Me Guignard indique que la

municipalité veut que les plans initiaux soient respectés.

Le tribunal et les parties

regardent la corniche principale de la façade sud.

Le président relève que le

dépassement de la hauteur maximale de cette corniche est de 38 cm.

Le tribunal et les parties se

déplacent côté nord de la construction et regardent les ouvertures en façade.

Le président relève que les quatre

lucarnes sont contraires à l’art. 19 RPGAC.

M. A.________ propose d’enlever

les deux lucarnes extérieures en façade nord.

Le tribunal et les parties entrent

à nouveau dans l’une des villas mitoyennes.

Me Burdet précise que, dans le

présent dossier, il n’y a pas eu d’opposition, ce qui signifie que la

construction ne dérange pas les voisins.

Me Guignard relève que l’absence

d’opposition n’est pas un critère pour la municipalité.

M. C.________ [Municipal en charge de la police des constructions]

ajoute que le recourant ne respecte ni le permis de construire qui lui a été

octroyé ni le RPGAC.

Me Burdet montre au tribunal et

aux parties une photographie du bordereau de pièces du recourant sur laquelle

figurent deux constructions semblables à celle litigieuse réalisées par ce

dernier.

Le président relève qu’elles sont

antérieures à l’arrêt de la CDAP de janvier 2020.

Me Burdet relève que l’on est dans

une zone grise.

Le président indique qu’il n’est

pas nécessaire d’aller voir les autres exemples de constructions donnés par Me

Burdet, vu les explications fournies par la commune.

M. A.________ admet que son

comportement n’a pas d’excuses.

Le municipal précise que le fils

de M. A.________ a pour sa part décidé de modifier son projet avant de

construire.

Le tribunal et les parties montent

à l’étage, situé sous les combles.

M. A.________ montre au tribunal

et aux parties comment la hauteur du mur d’embouchature sera réduite à 1 m à

l’intérieur.

L’assesseure Zoumboulakis relève

qu’en entrant, on n’a pas l’impression d’être dans des combles. Elle ajoute

que, avec les stratagèmes qui sont utilisés, la surface habitable n’a plus rien

à voir avec ce que devrait permettre le RPGAC. Elle souligne que ce dernier ne

comprend pas de coefficient d’utilisation du sol.

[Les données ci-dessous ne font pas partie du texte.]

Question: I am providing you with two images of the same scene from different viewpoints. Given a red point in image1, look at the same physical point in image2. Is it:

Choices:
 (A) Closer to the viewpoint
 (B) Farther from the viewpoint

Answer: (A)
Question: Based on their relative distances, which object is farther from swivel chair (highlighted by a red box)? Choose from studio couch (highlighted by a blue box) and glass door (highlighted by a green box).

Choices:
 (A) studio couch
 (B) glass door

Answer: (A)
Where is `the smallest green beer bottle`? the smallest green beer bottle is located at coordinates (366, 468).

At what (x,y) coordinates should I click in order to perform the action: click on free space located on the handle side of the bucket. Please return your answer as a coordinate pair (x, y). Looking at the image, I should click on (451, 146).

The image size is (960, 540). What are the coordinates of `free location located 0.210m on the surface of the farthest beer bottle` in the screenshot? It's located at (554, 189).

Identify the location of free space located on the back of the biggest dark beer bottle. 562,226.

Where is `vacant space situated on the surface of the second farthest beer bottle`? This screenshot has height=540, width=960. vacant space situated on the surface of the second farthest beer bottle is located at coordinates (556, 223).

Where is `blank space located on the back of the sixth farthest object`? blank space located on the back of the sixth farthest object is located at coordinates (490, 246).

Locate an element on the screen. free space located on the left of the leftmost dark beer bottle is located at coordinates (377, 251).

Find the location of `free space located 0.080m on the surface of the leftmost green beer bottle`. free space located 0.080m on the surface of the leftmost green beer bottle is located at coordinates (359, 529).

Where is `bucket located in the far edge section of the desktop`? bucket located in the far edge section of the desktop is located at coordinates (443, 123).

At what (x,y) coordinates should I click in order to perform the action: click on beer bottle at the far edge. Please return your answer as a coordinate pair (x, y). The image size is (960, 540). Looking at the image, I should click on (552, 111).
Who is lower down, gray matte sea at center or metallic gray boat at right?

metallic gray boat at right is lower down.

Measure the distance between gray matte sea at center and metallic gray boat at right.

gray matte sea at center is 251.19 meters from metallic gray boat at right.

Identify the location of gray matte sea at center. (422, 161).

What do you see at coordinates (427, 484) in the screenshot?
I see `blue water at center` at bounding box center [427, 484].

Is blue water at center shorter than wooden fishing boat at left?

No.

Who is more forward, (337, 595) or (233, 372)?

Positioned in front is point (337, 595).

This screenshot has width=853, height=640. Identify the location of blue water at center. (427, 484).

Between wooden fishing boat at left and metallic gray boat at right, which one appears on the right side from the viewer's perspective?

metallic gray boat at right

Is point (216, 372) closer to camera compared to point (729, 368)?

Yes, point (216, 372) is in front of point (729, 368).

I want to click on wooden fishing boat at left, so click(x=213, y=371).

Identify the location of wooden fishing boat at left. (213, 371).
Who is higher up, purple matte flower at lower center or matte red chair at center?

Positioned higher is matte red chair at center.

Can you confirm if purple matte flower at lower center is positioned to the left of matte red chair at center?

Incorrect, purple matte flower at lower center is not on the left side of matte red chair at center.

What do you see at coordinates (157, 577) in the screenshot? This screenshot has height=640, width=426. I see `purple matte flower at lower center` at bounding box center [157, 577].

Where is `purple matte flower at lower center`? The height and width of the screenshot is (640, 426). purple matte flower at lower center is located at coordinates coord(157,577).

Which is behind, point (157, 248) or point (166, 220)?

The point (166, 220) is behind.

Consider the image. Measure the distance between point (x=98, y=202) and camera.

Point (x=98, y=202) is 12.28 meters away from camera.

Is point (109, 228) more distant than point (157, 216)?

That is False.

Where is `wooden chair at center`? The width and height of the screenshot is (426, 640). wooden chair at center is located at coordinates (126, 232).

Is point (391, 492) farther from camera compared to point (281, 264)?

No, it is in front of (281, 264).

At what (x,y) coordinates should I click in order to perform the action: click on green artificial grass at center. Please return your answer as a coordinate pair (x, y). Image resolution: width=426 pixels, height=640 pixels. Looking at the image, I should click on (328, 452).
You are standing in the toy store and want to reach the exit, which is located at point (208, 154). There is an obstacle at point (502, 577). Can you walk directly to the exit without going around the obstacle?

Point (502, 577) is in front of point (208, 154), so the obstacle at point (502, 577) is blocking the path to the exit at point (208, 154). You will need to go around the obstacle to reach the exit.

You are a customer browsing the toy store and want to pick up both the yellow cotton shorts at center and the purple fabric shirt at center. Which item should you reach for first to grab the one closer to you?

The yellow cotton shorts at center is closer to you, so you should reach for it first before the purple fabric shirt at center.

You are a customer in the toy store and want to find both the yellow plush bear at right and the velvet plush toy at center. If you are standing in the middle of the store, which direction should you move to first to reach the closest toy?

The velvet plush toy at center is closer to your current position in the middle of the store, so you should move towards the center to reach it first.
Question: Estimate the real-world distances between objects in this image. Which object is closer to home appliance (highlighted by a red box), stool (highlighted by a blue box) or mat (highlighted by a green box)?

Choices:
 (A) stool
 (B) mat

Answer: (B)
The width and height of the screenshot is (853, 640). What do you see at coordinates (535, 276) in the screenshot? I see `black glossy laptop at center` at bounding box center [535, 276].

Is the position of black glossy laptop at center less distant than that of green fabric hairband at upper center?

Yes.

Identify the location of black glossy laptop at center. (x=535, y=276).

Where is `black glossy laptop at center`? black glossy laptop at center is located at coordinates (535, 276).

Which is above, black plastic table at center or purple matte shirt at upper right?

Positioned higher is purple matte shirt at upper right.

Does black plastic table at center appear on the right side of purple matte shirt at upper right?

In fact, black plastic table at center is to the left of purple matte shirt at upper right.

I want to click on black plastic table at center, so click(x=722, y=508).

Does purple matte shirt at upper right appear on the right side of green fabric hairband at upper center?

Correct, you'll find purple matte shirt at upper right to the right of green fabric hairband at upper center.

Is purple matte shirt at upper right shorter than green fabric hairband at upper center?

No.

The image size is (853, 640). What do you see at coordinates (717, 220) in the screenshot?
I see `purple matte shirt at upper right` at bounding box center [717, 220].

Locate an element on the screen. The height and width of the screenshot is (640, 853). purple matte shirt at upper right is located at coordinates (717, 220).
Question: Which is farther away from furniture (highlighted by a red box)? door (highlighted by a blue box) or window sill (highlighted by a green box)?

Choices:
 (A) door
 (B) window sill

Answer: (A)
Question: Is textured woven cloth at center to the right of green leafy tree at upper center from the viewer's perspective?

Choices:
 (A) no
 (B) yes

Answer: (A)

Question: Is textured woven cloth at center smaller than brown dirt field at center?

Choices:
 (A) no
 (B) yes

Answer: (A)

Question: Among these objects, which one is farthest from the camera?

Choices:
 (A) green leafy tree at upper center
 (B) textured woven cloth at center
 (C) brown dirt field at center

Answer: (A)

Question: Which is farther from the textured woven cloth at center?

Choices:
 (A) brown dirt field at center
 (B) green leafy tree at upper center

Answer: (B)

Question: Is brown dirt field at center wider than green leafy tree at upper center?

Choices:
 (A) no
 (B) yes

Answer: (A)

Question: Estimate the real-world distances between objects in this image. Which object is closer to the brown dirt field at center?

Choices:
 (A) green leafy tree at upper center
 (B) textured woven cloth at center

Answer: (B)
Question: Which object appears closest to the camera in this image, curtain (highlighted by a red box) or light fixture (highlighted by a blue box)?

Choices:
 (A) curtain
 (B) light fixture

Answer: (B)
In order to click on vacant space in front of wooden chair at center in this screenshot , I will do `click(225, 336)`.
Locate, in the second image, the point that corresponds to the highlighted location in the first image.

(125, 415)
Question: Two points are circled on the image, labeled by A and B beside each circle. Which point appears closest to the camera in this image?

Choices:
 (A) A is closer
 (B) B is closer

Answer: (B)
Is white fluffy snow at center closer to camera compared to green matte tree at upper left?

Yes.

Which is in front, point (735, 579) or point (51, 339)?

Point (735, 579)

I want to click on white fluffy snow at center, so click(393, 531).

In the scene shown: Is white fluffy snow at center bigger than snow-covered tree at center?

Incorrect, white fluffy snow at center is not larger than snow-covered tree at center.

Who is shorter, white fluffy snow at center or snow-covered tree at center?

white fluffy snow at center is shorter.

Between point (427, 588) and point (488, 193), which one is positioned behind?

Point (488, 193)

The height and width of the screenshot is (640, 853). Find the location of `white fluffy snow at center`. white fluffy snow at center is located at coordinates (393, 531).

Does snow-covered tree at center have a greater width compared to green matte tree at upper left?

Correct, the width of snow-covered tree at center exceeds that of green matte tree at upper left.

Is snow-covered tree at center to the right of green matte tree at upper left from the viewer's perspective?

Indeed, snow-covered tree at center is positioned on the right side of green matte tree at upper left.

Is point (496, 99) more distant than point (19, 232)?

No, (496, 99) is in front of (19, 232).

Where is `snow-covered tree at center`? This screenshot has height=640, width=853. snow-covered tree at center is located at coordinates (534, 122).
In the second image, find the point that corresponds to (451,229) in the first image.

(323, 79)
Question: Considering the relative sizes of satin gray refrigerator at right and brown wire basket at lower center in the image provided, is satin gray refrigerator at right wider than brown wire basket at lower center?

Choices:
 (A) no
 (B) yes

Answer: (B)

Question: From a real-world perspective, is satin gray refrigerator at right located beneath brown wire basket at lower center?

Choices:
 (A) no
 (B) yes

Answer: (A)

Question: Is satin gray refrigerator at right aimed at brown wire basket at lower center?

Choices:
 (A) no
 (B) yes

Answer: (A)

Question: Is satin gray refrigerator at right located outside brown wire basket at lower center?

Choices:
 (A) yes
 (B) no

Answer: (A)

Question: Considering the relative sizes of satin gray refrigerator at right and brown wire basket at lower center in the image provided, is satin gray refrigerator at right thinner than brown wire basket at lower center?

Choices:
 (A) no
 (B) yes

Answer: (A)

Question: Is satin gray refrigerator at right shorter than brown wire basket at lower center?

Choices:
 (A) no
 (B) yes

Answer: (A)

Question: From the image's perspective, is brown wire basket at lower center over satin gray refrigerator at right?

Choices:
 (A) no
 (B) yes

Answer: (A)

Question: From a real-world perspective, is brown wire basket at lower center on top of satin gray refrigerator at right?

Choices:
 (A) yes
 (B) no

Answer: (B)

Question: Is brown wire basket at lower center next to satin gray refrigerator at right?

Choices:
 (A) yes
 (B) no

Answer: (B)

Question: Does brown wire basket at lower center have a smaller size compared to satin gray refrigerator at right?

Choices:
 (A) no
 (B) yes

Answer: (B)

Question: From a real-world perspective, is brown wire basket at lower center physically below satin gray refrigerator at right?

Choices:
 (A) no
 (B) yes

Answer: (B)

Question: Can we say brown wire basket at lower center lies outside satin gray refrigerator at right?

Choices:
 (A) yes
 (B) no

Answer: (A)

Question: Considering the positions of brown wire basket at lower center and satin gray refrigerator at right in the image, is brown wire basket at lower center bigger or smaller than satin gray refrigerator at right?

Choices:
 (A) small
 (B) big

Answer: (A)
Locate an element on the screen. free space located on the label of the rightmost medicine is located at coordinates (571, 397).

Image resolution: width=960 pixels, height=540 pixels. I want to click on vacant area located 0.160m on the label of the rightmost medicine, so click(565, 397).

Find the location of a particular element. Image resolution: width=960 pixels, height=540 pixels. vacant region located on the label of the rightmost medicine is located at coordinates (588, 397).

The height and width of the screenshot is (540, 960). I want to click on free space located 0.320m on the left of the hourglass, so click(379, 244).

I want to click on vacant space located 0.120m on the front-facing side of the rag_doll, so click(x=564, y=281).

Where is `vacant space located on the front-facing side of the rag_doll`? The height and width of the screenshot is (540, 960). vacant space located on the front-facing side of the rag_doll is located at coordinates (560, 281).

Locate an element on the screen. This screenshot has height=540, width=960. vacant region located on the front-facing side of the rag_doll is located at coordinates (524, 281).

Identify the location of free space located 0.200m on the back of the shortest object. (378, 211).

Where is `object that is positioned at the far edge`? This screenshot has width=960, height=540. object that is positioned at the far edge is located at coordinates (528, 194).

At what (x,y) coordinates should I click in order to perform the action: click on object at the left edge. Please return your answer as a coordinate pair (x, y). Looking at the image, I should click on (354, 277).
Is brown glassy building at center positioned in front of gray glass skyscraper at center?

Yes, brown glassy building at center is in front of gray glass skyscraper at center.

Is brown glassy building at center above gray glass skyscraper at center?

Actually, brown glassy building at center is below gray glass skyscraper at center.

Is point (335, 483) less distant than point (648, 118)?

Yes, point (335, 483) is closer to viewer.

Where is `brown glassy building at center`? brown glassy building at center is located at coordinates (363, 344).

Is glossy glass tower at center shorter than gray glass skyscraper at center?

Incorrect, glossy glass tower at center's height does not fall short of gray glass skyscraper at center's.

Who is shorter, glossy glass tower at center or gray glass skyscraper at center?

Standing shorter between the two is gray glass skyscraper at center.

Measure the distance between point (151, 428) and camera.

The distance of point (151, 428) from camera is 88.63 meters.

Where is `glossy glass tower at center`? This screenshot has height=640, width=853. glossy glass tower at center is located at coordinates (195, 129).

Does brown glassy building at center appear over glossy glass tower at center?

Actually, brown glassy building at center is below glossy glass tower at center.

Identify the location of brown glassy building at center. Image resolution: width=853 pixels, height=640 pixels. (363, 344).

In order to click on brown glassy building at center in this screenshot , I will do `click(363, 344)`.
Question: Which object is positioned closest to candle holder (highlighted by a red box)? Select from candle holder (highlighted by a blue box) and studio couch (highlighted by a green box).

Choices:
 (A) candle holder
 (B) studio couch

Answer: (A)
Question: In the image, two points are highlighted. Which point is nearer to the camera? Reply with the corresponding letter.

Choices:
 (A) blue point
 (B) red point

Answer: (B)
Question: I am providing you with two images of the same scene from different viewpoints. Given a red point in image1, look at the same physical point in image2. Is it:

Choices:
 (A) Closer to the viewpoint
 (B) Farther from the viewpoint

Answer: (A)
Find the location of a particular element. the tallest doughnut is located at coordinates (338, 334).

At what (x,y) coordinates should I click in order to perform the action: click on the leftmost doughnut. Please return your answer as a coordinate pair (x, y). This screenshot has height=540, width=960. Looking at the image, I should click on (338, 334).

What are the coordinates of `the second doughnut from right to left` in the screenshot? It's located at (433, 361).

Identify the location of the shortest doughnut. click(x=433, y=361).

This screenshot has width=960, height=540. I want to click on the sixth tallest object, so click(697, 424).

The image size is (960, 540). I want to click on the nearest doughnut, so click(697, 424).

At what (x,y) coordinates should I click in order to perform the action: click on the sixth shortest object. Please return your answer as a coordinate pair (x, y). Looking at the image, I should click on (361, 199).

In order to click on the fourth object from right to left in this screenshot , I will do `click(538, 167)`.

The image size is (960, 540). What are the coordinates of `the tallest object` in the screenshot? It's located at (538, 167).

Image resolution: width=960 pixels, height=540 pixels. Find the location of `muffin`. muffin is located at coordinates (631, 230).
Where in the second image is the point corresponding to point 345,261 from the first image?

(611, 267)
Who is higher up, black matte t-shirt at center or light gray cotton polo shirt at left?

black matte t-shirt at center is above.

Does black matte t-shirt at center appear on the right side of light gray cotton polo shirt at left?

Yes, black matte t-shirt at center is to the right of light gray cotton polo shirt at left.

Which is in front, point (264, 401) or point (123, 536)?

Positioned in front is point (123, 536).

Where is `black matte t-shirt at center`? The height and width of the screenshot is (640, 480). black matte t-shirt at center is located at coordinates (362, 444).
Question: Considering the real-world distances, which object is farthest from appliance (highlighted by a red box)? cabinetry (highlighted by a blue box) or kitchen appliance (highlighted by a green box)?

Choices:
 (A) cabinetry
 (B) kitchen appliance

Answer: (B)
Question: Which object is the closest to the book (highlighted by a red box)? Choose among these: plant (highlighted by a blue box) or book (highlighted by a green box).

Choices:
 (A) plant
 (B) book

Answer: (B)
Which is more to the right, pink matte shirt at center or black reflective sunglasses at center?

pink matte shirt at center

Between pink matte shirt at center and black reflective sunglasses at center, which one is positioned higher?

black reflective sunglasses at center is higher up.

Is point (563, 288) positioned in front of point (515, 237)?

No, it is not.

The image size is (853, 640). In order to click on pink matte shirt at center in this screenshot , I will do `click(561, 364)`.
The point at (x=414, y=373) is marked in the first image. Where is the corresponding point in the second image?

D.________ [du bureau technique] indique qu’ils sont de plus en plus

confrontés à ce type de demande, sachant qu’il y a maintenant une volonté de

valorisation plus importante.

Me Burdet précise qu’à

l’extérieur, toutes les cotes d’altitude sont respectées, ce qui implique que

la hauteur du mur d’embouchature n’a pas d’impact sur ce point.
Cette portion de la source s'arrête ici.